ANAHEIM, Calif. -- Once Adam Kennedy and Anaheim broke out their own Thunder Stix, there was no doubt -- the Angels were going to the World Series for the first time.
Kennedy hit his third homer of the game in the seventh inning Sunday and the Angels erupted for a 13-5 victory over the Minnesota Twins to win the AL championship series in five games.
His final homer brought Anaheim back from a 5-3 deficit in a 10-run inning and made him just the fifth player to homer three times in a postseason game.
"Oh, man. This is tremendous," Kennedy said. "We worked hard the last few years to bring it all together and we finally got it done."
The Angels, who joined the major leagues in 1961, blew past the New York Yankees to win their first-round series 3-1, then humiliated a Twins team in a seventh inning that saw 15 Anaheim batters come to the plate against Santana, J.C. Romero, LaTroy Hawkins and Bob Wells. The 10 runs tied the postseason record.
Anaheim, which had been one of only seven major league franchises without a pennant, will open at home Saturday against the NL champion, either San Francisco or St. Louis.
"It's the biggest game of my life," said Kennedy, who has 23 regular-season homers in his career and four in this year's playoffs. "I'm going to enjoy this for a while and then get back to work."
Twice before, the Angels had been one victory away from the World Series, but failed to make it. They lost three straight games to Milwaukee in 1982 and three in a row to Boston four years later, when they were one strike away before Dave Henderson's home run off Donnie Moore.
Founding owner Gene Autry, who died in 1998, never got to fulfill his dream of watching his team in a World Series game.
When David Eckstein caught the final out -- just as he did in the division series -- he ran over to Kennedy and tapped gloves, then danced with Tim Salmon.
The Angels jumped on each other in a mob between first base and the mound. Fans cheered as Salmon, the team's senior member, ran around with the AL championship trophy. Closer Troy Percival, in his undershirt, joined teammates for a lap around the field.

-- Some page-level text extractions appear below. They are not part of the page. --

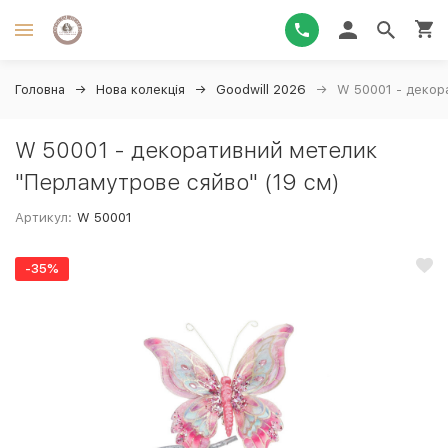
Головна
Нова колекція
Goodwill 2026
W 50001 - декор
W 50001 - декоративний метелик
"Перламутрове сяйво" (19 см)
Артикул:
W 50001
-35%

"It does more than validate how good these guys are," Angels manager Mike Scioscia said.
After losing Tuesday's opener at the Metrodome, the wild-card Angels won four in a row. And they did it against one of baseball's great survivors.
Anticipating their team finally would ascend to the Series, some fans showed up dressed as angels, complete with wings. Others held their "rally monkeys" and, fittingly, the pitcher who started the game that put the team in the World Series is called "Ape" by his teammates -- Kevin Appier.
Through it all, they pounded together their Thunder Stix, long plastic batons that filled Edison Field with a steady drumbeat.
The Twins, who made the playoffs after surviving the attempt by baseball players to fold them, had had won six straight postseason games when facing elimination, including two games in the first round against Oakland.